START INPUT FOR THIS TASK

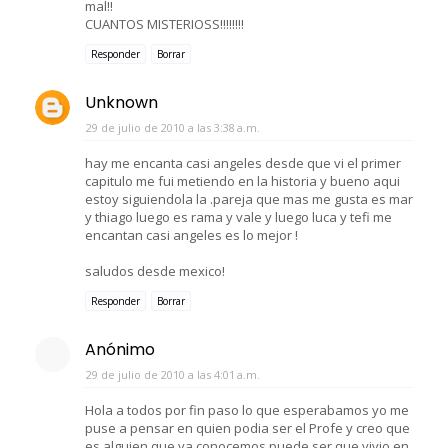
mal!!
CUANTOS MISTERIOSS!!!!!!!!
Responder
Borrar
Unknown
29 de julio de 2010 a las 3:38 a.m.
hay me encanta casi angeles desde que vi el primer
capitulo me fui metiendo en la historia y bueno aqui
estoy siguiendola la .pareja que mas me gusta es mar
y thiago luego es rama y vale y luego luca y tefi me
encantan casi angeles es lo mejor !
saludos desde mexico!
Responder
Borrar
Anónimo
29 de julio de 2010 a las 4:01 a.m.
Hola a todos por fin paso lo que esperabamos yo me
puse a pensar en quien podia ser el Profe y creo que
es alguien que ya conocemos puede ser que vivio en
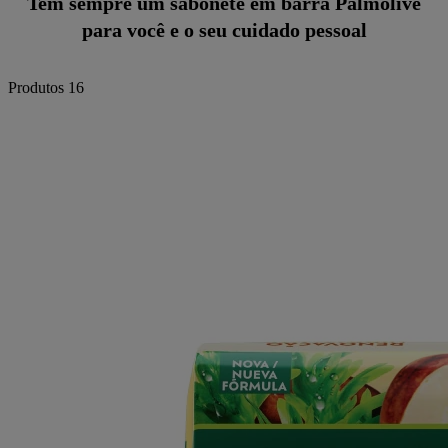
Tem sempre um sabonete em barra Palmolive
para você e o seu cuidado pessoal
Produtos
16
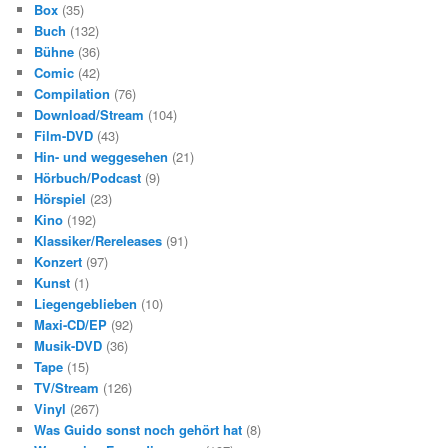
Box
(35)
Buch
(132)
Bühne
(36)
Comic
(42)
Compilation
(76)
Download/Stream
(104)
Film-DVD
(43)
Hin- und weggesehen
(21)
Hörbuch/Podcast
(9)
Hörspiel
(23)
Kino
(192)
Klassiker/Rereleases
(91)
Konzert
(97)
Kunst
(1)
Liegengeblieben
(10)
Maxi-CD/EP
(92)
Musik-DVD
(36)
Tape
(15)
TV/Stream
(126)
Vinyl
(267)
Was Guido sonst noch gehört hat
(8)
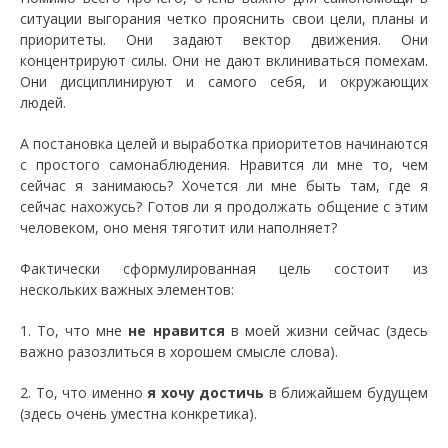
ситуации выгорания четко прояснить свои цели, планы и
приоритеты. Они задают вектор движения. Они
концентрируют силы. Они не дают вклиниваться помехам.
Они дисциплинируют и самого себя, и окружающих
людей.
А постановка целей и выработка приоритетов начинаются
с простого самонаблюдения. Нравится ли мне то, чем
сейчас я занимаюсь? Хочется ли мне быть там, где я
сейчас нахожусь? Готов ли я продолжать общение с этим
человеком, оно меня тяготит или наполняет?
Фактически сформулированная цель состоит из
нескольких важных элементов:
1. То, что мне
не нравится
в моей жизни сейчас (здесь
важно разозлиться в хорошем смысле слова).
2. То, что именно
я хочу достичь
в ближайшем будущем
(здесь очень уместна конкретика).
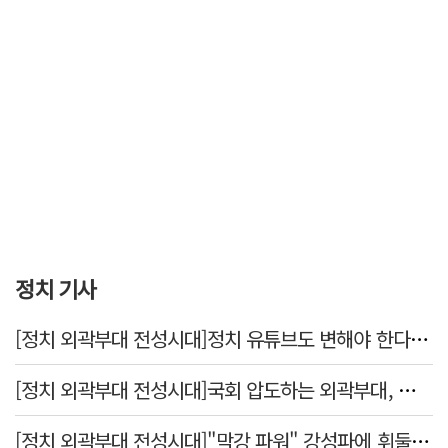
정치 기사
[정치 외곽부대 전성시대]정치 유튜브도 변해야 한다 "화합과 존중"
[정치 외곽부대 전성시대]국회 압도하는 외곽부대, 목소리 왜 커지나?
[정치 외곽부대 전성시대]"막강 파워" 강성파에 휘둘리는 여야 …"이슈 메이킹" 커지는 변방의 북소리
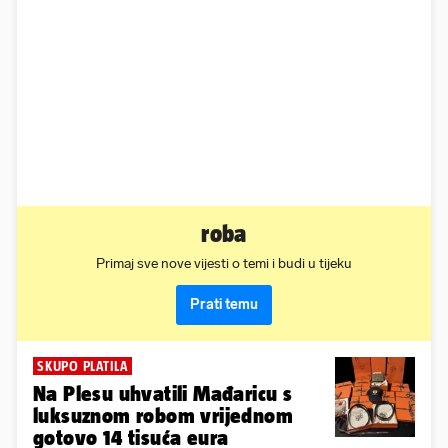
roba
Primaj sve nove vijesti o temi i budi u tijeku
Prati temu
SKUPO PLATILA
Na Plesu uhvatili Mađaricu s
luksuznom robom vrijednom
gotovo 14 tisuća eura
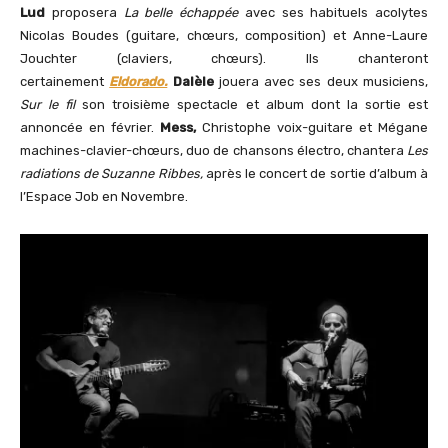
Lud
proposera
La
belle échappée
avec ses habituels acolytes
Nicolas Boudes (guitare, chœurs, composition) et Anne-Laure
Jouchter (claviers, chœurs). Ils chanteront
certainement
Eldorado.
Dalèle
jouera avec ses deux musiciens,
Sur le fil
son troisième spectacle et album dont la sortie est
annoncée en février.
Mess
,
Christophe voix-guitare et Mégane
machines-clavier-chœurs, duo de chansons électro, chantera
Les
radiations de Suzanne Ribbes,
après le concert de sortie d’album à
l’Espace Job en Novembre.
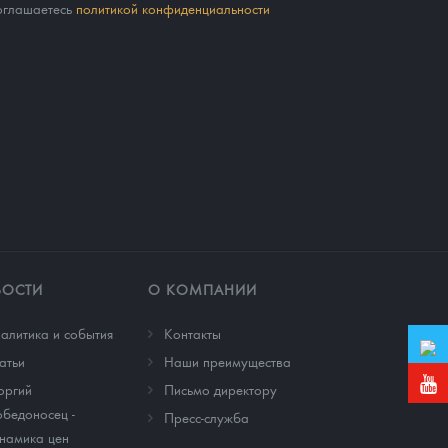
соглашаетесь
политикой конфиденциальности
ВОСТИ
О КОМПАНИИ
алитика и события
Контакты
атьи
Наши преимущества
оргий
Письмо директору
бедоносец -
Пресс-служба
намика цен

END INPUT FOR THIS TASK

DESCRIPTION OF THE TASK. Find the line with "encantan casi angeles es lo mejor !" and the line with "Hörbuch/Podcast" in the records above. Copy both and all lines between them exactly, without pictures.

SOLUTION FOR THIS PROBLEM.
encantan casi angeles es lo mejor !
saludos desde mexico!
Responder
Borrar
Anónimo
29 de julio de 2010 a las 4:01 a.m.
Hola a todos por fin paso lo que esperabamos yo me
puse a pensar en quien podia ser el Profe y creo que
es alguien que ya conocemos puede ser que vivio en
Tem sempre um sabonete em barra Palmolive
para você e o seu cuidado pessoal
Produtos
16
Box
(35)
Buch
(132)
Bühne
(36)
Comic
(42)
Compilation
(76)
Download/Stream
(104)
Film-DVD
(43)
Hin- und weggesehen
(21)
Hörbuch/Podcast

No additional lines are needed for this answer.